O planejamento público de Preta Gil — mulher, negra, artista — desafia duas instituições simultaneamente: a Igreja e a família patriarcal como guardiãs do rito mortuário. Não por acaso, sua declaração surge em momento de polarização sobre corpo, autonomia e limites do Estado sobre decisões individuais.
Aborto, eutanásia, drogas, casamento: todos debates onde autonomia individual enfrenta conservadorismo institucional. O velório festivo entra nessa lista — não como pauta legislativa imediata, mas como marcador simbólico de quem decide sobre o próprio corpo, inclusive post-mortem.
Precedente Gal Costa e o enterro como ato político
Quando Gal Costa morreu em 2022, seu velório no Teatro Municipal do Rio reuniu multidão, música ao vivo, aplausos. Caetano Veloso cantou. O evento foi celebração, não lamentação. Nenhuma autoridade questionou a legitimidade do formato. Nenhum líder religioso denunciou desrespeito.
O precedente está estabelecido: artistas brasileiros podem ressignificar a morte publicamente. Preta Gil apenas formaliza antecipadamente o que Gal Costa executou sem planejamento prévio divulgado.
A diferença está na visibilidade do planejamento. Ao tornar pública sua intenção, Preta Gil transforma ato privado em manifesto cultural. E manifestos culturais, no Brasil de 2024, são sempre políticos.
Geopolítica do corpo: quem manda quando você morre
O Brasil caminha para 2026 com agenda inconclusa sobre direitos individuais. O Supremo Tribunal Federal descriminalizou porte de maconha em junho de 2023 — decisão ainda não regulamentada pelo Congresso. Projetos de lei sobre eutanásia tramitam sem avanço há décadas. Discussões sobre aborto permanecem tabu eleitoral.
Em todos esses temas, a pergunta de fundo é única: até onde o Estado pode legislar sobre decisões individuais que não afetam terceiros?
Velórios festivos entram nessa equação. Hoje, regulamentação funerária no Brasil é municipal, seguindo normas sanitárias federais. Não há lei proibindo música, bebida ou celebração em velórios. Mas tampouco há jurisprudência consolidada sobre limites — o que abre espaço para conflitos futuros entre famílias, instituições religiosas e desejos testamentários.

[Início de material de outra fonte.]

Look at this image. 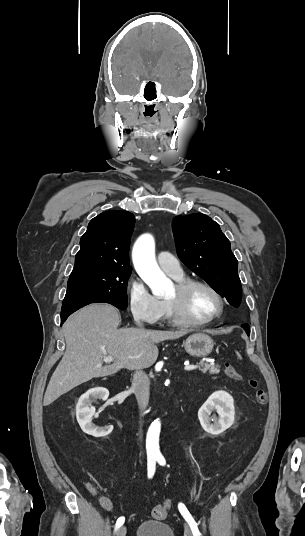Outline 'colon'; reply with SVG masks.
<instances>
[{
    "instance_id": "5ec220e1",
    "label": "colon",
    "mask_w": 305,
    "mask_h": 536,
    "mask_svg": "<svg viewBox=\"0 0 305 536\" xmlns=\"http://www.w3.org/2000/svg\"><path fill=\"white\" fill-rule=\"evenodd\" d=\"M224 374L232 380L244 381L245 378L240 374L237 369L229 362H226L223 367ZM248 384L250 388L254 389L255 399L258 404L265 405L268 399L266 390L258 387V382L254 379H249ZM171 507L170 500L156 505L152 510V516L156 519L165 518Z\"/></svg>"
}]
</instances>
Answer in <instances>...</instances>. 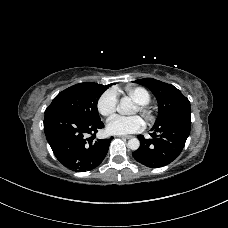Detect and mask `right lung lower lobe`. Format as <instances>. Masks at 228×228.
<instances>
[{"label": "right lung lower lobe", "mask_w": 228, "mask_h": 228, "mask_svg": "<svg viewBox=\"0 0 228 228\" xmlns=\"http://www.w3.org/2000/svg\"><path fill=\"white\" fill-rule=\"evenodd\" d=\"M103 127L100 119L87 121L60 109L45 111L47 141L58 161L73 171L86 172L103 161L111 141L95 139Z\"/></svg>", "instance_id": "obj_1"}]
</instances>
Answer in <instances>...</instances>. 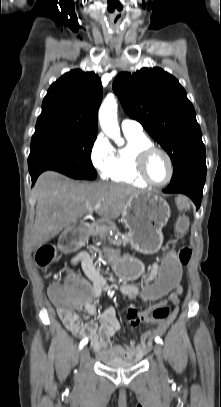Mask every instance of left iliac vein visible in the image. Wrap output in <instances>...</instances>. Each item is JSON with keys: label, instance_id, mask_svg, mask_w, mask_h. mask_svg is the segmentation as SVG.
Returning a JSON list of instances; mask_svg holds the SVG:
<instances>
[{"label": "left iliac vein", "instance_id": "4c4485c4", "mask_svg": "<svg viewBox=\"0 0 221 407\" xmlns=\"http://www.w3.org/2000/svg\"><path fill=\"white\" fill-rule=\"evenodd\" d=\"M154 354L157 357V360L159 362V370L161 373L164 372V365H163V361H162V347L160 344H156L154 346Z\"/></svg>", "mask_w": 221, "mask_h": 407}]
</instances>
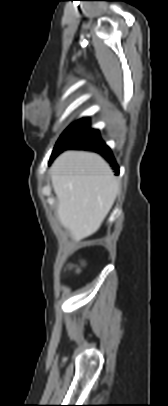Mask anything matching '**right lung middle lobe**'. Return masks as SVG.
Listing matches in <instances>:
<instances>
[{
  "label": "right lung middle lobe",
  "mask_w": 168,
  "mask_h": 406,
  "mask_svg": "<svg viewBox=\"0 0 168 406\" xmlns=\"http://www.w3.org/2000/svg\"><path fill=\"white\" fill-rule=\"evenodd\" d=\"M98 133V130L90 129L89 118H82L71 124L57 141L52 157L58 154L66 147L84 140L85 138Z\"/></svg>",
  "instance_id": "1"
}]
</instances>
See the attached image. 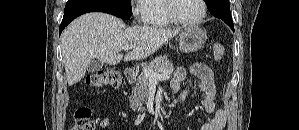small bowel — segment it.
Masks as SVG:
<instances>
[{
    "instance_id": "1",
    "label": "small bowel",
    "mask_w": 299,
    "mask_h": 130,
    "mask_svg": "<svg viewBox=\"0 0 299 130\" xmlns=\"http://www.w3.org/2000/svg\"><path fill=\"white\" fill-rule=\"evenodd\" d=\"M191 74L193 79L188 83L185 89L181 91V84ZM171 87L175 92L181 91V98H184L193 87L200 89L203 93L202 106L207 113L213 114L211 121L203 123L199 130H223L227 122L226 111L218 108L216 105V85L211 68L204 63H194L186 69L184 67L176 68ZM110 124V118L104 117L100 120V126L106 128Z\"/></svg>"
}]
</instances>
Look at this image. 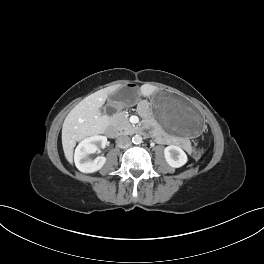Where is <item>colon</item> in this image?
Returning a JSON list of instances; mask_svg holds the SVG:
<instances>
[{
    "label": "colon",
    "mask_w": 264,
    "mask_h": 264,
    "mask_svg": "<svg viewBox=\"0 0 264 264\" xmlns=\"http://www.w3.org/2000/svg\"><path fill=\"white\" fill-rule=\"evenodd\" d=\"M201 154H202V149H196V150L194 151V155H195L196 157L201 156Z\"/></svg>",
    "instance_id": "5ec220e1"
}]
</instances>
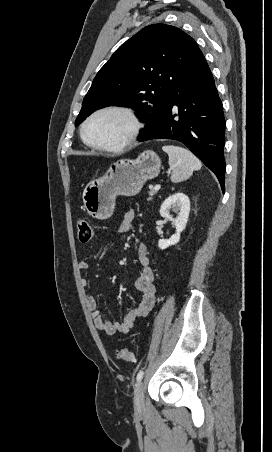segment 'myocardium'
I'll return each mask as SVG.
<instances>
[{"label": "myocardium", "mask_w": 272, "mask_h": 452, "mask_svg": "<svg viewBox=\"0 0 272 452\" xmlns=\"http://www.w3.org/2000/svg\"><path fill=\"white\" fill-rule=\"evenodd\" d=\"M110 112L122 114L128 119L130 123L128 134L123 139V141L115 145H103L90 142L86 137V128L88 124L98 115ZM140 130L141 122L130 108L120 105H108L95 110L85 119L81 126L80 134L83 142L93 149L106 152H120L129 147L136 140L137 136L140 133Z\"/></svg>", "instance_id": "obj_1"}]
</instances>
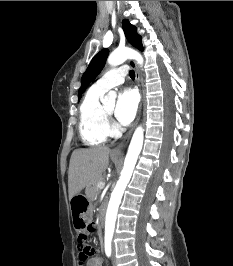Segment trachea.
Returning a JSON list of instances; mask_svg holds the SVG:
<instances>
[{"label": "trachea", "instance_id": "obj_1", "mask_svg": "<svg viewBox=\"0 0 233 266\" xmlns=\"http://www.w3.org/2000/svg\"><path fill=\"white\" fill-rule=\"evenodd\" d=\"M129 75L131 78H135V72L133 70H130Z\"/></svg>", "mask_w": 233, "mask_h": 266}]
</instances>
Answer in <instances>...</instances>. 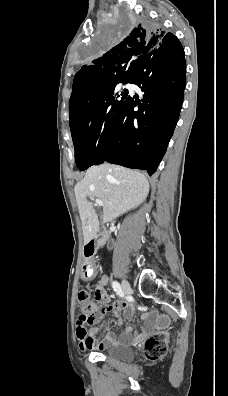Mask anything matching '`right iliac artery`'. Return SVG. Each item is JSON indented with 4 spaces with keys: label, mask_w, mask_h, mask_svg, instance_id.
Here are the masks:
<instances>
[{
    "label": "right iliac artery",
    "mask_w": 228,
    "mask_h": 396,
    "mask_svg": "<svg viewBox=\"0 0 228 396\" xmlns=\"http://www.w3.org/2000/svg\"><path fill=\"white\" fill-rule=\"evenodd\" d=\"M112 287L114 288V291L117 292V294L122 292L121 286L117 281L112 282Z\"/></svg>",
    "instance_id": "right-iliac-artery-1"
}]
</instances>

Nos Estados Unidos, movimento de "green burials" (enterros ecológicos) e funerais personalizados virou indústria bilionária e pauta de legislações estaduais. Na Europa, crematórios oferecem pacotes com festas pós-cerimônia como serviço padrão. O Brasil, historicamente atrasado em regulamentação de fim de vida, encara agora pressão cultural por modernização.
O eleitor que Preta Gil representa
Demograficamente, Preta Gil personifica eleitor urbano, progressista, classe média alta — segmento decisivo em eleições nacionais. Esse eleitor valoriza autonomia, desconfia de moralismo estatal, rejeita imposições religiosas sobre escolhas privadas.
Não por coincidência, esse mesmo eleitor apoia descriminalização de drogas, casamento igualitário, direito ao aborto. São pautas que, se somadas, formam agenda de direitos individuais capaz de mobilizar milhões de votos em 2026.
Partidos já perceberam. PSOL e Rede incluíram "morte digna" em programas recentes. PT, historicamente tímido em pautas comportamentais, começa a testar terreno. Do outro lado, PL e evangélicos se organizam para resistir — vendo em cada avanço autonomista uma perda de influência sobre corpo social.
Significado para 2026
Velório festivo de Preta Gil não define eleição. Mas sinaliza eixo de disputa subestimado: controle sobre rituais, símbolos e narrativas culturais. Quem vence batalha simbólica sobre como morrer — com dignidade festiva ou solenidade compulsória — acumula capital político para batalhas maiores.
No Brasil que se desenha para 2026, morte também é geopolítica.